Ms. Holland, a young lawyer from Oklahoma, was women's rights coordinator of Iraq's Shiite heartland for the Coalition Provisional Authority. She helped write the part of the new constitution addressing women's rights. To the women in Karbala, she was "just like a sister."
March 9, after visiting the center, Holland and her deputy, Salwa Ourmashi, and coalition press officer Robert Zangas were killed, their car forced off the road and machine-gunned. Investigators arrested six suspects, four with valid Iraqi police ID.
Coalition officials call the murders an assassination, but hesitate to conclude whether the three civilians were targeted for promoting women's rights or as part of a larger campaign against Americans and Iraqis who work with them. Either way, the killings accelerated the CPA's plan to hand over the centers to Iraqi women to run by themselves, financing their work by charging small fees for classes and renting out space. "Fern was a huge catalyst for women's rights, says Hilary White, CPA press officer and Holland's former roommate, "but the women wanted it just as much as she did."

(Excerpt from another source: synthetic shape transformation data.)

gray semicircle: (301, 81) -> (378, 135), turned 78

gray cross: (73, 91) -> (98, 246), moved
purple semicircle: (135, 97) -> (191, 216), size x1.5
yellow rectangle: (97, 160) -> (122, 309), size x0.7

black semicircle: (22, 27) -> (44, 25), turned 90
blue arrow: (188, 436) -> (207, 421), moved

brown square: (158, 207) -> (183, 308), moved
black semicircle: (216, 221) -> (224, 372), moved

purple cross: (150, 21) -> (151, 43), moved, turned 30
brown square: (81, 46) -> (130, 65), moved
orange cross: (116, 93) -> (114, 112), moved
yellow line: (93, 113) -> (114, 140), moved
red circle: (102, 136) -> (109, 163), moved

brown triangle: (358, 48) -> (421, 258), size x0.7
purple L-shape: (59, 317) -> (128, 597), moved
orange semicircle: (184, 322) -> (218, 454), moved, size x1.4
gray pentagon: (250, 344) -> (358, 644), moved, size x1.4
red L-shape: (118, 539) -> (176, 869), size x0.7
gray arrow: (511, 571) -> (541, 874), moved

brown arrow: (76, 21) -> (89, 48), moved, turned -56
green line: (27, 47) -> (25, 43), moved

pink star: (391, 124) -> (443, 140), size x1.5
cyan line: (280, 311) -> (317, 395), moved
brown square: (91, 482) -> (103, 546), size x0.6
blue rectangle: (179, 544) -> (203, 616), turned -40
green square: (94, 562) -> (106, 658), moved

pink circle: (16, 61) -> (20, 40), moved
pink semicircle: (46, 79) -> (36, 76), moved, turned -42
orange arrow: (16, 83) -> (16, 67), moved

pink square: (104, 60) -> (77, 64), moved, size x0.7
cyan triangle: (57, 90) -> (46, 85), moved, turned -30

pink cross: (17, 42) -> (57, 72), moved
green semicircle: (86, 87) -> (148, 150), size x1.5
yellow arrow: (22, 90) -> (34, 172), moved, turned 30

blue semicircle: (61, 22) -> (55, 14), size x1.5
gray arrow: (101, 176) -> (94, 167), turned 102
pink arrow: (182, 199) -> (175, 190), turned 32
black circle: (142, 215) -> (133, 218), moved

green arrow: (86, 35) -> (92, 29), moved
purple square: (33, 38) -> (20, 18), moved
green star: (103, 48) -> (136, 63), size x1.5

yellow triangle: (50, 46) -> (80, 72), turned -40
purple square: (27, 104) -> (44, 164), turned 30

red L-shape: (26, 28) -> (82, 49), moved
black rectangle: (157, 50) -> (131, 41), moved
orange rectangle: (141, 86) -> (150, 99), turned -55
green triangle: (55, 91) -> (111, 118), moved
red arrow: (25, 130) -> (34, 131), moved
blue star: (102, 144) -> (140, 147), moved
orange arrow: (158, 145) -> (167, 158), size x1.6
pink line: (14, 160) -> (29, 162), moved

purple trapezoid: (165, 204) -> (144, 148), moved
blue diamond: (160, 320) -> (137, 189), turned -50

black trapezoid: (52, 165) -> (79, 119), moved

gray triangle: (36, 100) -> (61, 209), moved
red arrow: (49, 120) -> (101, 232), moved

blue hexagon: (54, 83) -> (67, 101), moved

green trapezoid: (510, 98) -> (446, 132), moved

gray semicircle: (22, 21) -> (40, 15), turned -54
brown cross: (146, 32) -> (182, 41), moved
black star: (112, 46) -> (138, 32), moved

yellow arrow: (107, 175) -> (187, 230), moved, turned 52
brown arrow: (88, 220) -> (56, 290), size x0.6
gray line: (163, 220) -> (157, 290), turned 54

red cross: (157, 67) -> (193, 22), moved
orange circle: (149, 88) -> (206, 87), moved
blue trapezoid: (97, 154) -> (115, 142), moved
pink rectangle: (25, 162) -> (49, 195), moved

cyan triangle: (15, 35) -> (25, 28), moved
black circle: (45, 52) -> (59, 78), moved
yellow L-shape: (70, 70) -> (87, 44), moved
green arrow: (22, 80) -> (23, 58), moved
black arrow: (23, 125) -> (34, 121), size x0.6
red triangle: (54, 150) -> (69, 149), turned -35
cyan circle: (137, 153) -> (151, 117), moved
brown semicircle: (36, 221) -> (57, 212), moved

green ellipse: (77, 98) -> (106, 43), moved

But today, the women carrying on Holland's and Ourmashi's work are afraid.
Over the past few months, Iraqi women in public roles, especially those who work with Americans or in promoting women's rights, have increasingly become targets of death threats and assassination attempts.
Many large international aid groups, including most of those with women's programs, have already withdrawn international staff because of attacks against aid workers. Now the few remaining women's groups fear they will be next.
"We are all targets, women and Americans alike," says Yanar Mohammed, a newspaper editor and outspoken feminist. "There are many women activists, but they cannot speak boldly against political Islam."
Ms. Mohammed has received several death threats from a militant Islamic group called Jaish al-Sahaba, Army of the Prophet's Companions, for her opposition to Islamic law.
"If you do not ask forgiveness, then you are an apostate and should be killed by Islamic law," read the first threat, quoting a verse from the Koran that promises death or crucifixion for those who spread sins on Earth.
Mohammed is a socialist, a defiantly secular voice against sexual taboos. But even devoutly religious women who wear the veil aren't safe: Raja Habib Khuzai, a Shiite member of the US-appointed Iraqi Governing Council, received threats after voting against a controversial measure that would have replaced Iraq's civil personal status laws with Islamic law, or sharia.
At the Karbala center, the women are hardly opposed to sharia - most of them wear the maqna, a veil so concealing it even covers their chins. But they are determined to recapture a role in the city's teeming civic life.
"I came to this center because I wanted women to have a role in this community, because we are more than half the community," says Amal Omran, a young veterinarian. "And I think it's our reward for not having anything before."
Under Saddam Hussein, women enjoyed civil protections that were relatively advanced for the Arab world, a legacy of the pre-Baathist monarchy. But after the Iran-Iraq war of the 1980s, Mr. Hussein began courting Islamic hard-liners, segregating schools and decriminalizing polygamy and honor killings.